After studying the PostgreSQL and Pgbackrest logs, as well as the $PGDATA /pg_wal/archive_status/ directory, we came to the conclusion that PostgreSQL archiving works correctly, WAL files are archived to the server with Pgbackrest, but the queue continues to accumulate. The reason for this behavior is that Pgbackrest by default copies WAL segments to the server in a single thread. Frequent triggering of checkpoints leads to the fact that Pgbackrest does not have time to copy. To solve this problem, it is enough to increase the number of threads. If the parameter values checkpoint_timeout or max_wal_size are too large, it may result in longer database recovery times.
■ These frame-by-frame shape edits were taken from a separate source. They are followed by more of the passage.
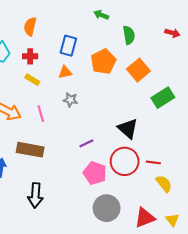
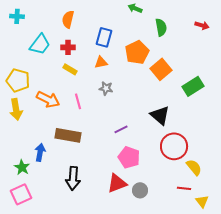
orange square: (138, 70) -> (161, 69), moved
red circle: (125, 161) -> (174, 146), moved
red line: (153, 162) -> (184, 188), moved
gray circle: (107, 208) -> (140, 190), size x0.6
red triangle: (145, 218) -> (117, 183), moved

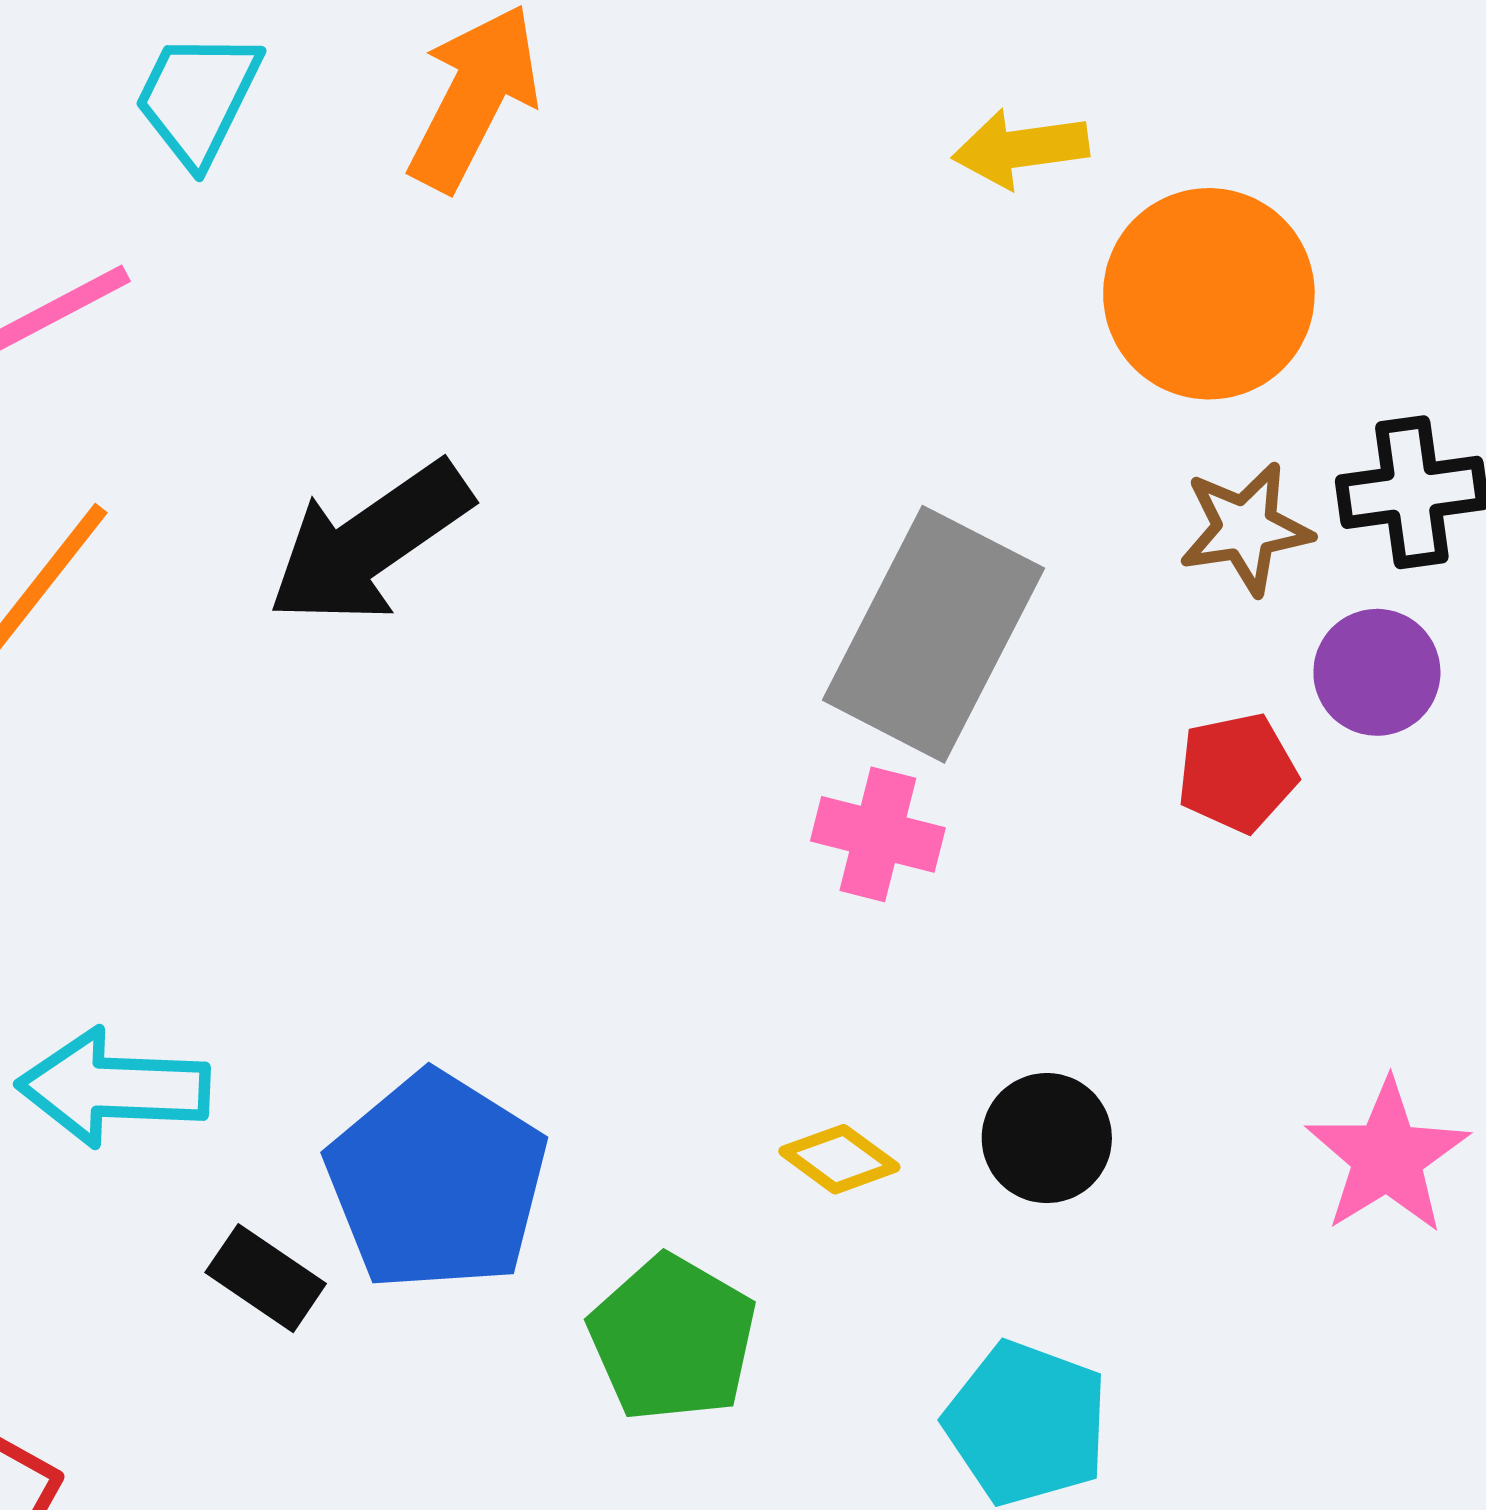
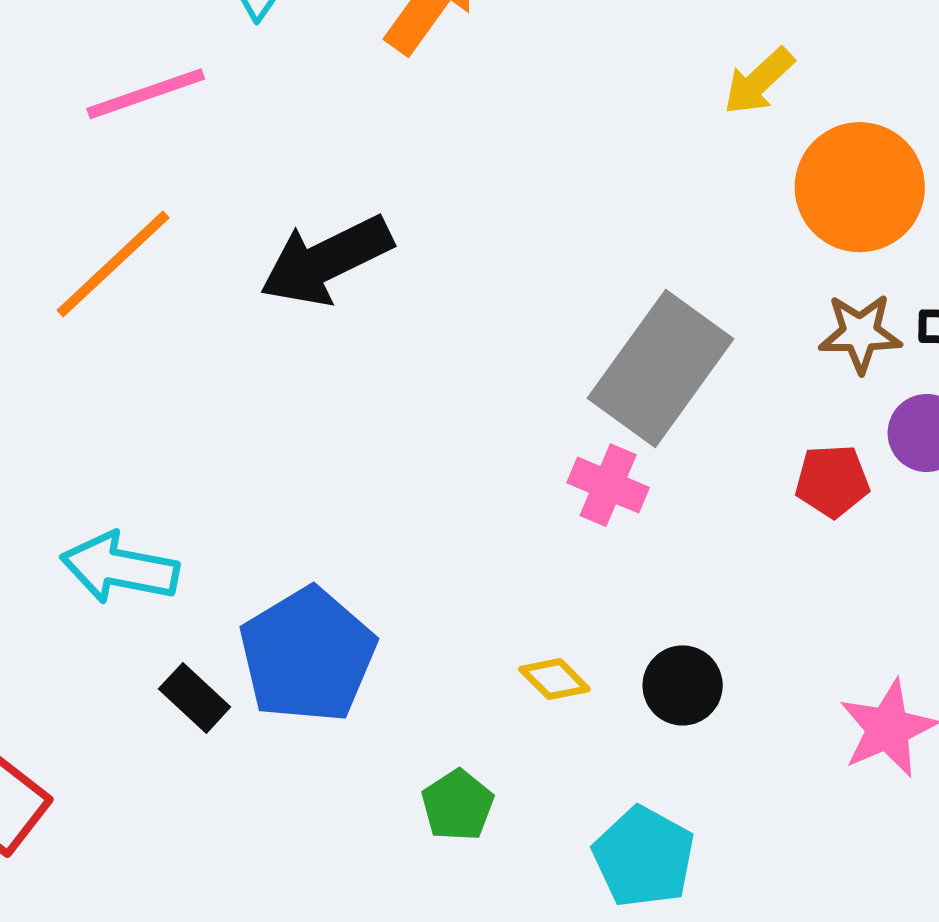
yellow arrow: (1021, 148) -> (759, 81), turned -44
green pentagon: (673, 1338) -> (458, 805), moved, size x0.7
Please note that the parameter value max_wal_size – This wish, not a limitation. This value may be exceeded. But in this case, when archiving WAL, there may be a lack of data transfer speed between hosts, so an archiving queue will appear. If two factors coincide—a large archiving queue and a sudden node crash due to an emergency shutdown or loss of network availability—RPO (recovery point objective) violations are possible, since WAL logs will remain on the fallen node. Therefore, it is necessary that the archiving queue does not grow.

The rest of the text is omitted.